With students effectively stuck on campus, Shapp and other student leaders organized an evening hour-long "kumsitz" in the Rubin Lounge, led by Mikey Davis playing the guitar. The crowd sang slow, somber Carlebach and D'veykus tunes appropriate to the day's mood. While Shapp admitted that he could not gauge attendance, since participants continually drifted in and out of the room, Davis characterized the turnout as "a healthy crowd." Organizers also hasted to point out that Rosh HaYeshiva Rabbi Hershel Schachter had made a brief appearance at the kumsitz.

"People couldn't handle watching this stuff on TV all day," said Shapp, explaining the rationale behind the event. "We wanted something that would get their minds off of the tragedy."

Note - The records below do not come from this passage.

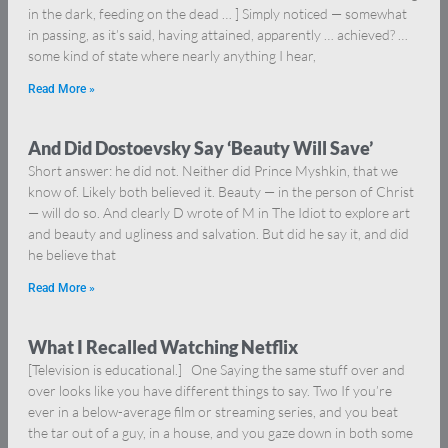
in the dark, feeding on the dead … ] Simply noticed — somewhat
in passing, as it’s said, having attained, apparently … achieved? …
some kind of state where nearly anything I hear,
Read More »
And Did Dostoevsky Say ‘Beauty Will Save’
Short answer: he did not. Neither did Prince Myshkin, that we
know of. Likely both believed it. Beauty — in the person of Christ
— will do so. And clearly D wrote of M in The Idiot to explore art
and beauty and ugliness and salvation. But did he say it, and did
he believe that
Read More »
What I Recalled Watching Netflix
[Television is educational.] One Saying the same stuff over and
over looks like you have different things to say. Two If you’re
ever in a below-average film or streaming series, and you beat
the tar out of a guy, in a house, and you gaze down in both some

Dean of Students David Himber praised the student reactions to the disaster. "Although students felt anxiety about not being able to do more," he commented, "I'm very impressed with our students' demeanor and cooperation. They certainly rose to the occasion."

Some students' anxiety stemmed from more than an inability to help, however. Throughout the day, students criticized the university's relatively tight-lipped policy about class cancellations in Yeshiva College. "I had lots of students asking me about classes on Wednesday," complained one student leader, "and I could not answer them with any definite information other than the vague news written on the notices posted around campus." Other students complained about the lack of readily available constant security information. While disbelief and horror marked the catastrophe's start, confusion seemed to herald its entry into the second day.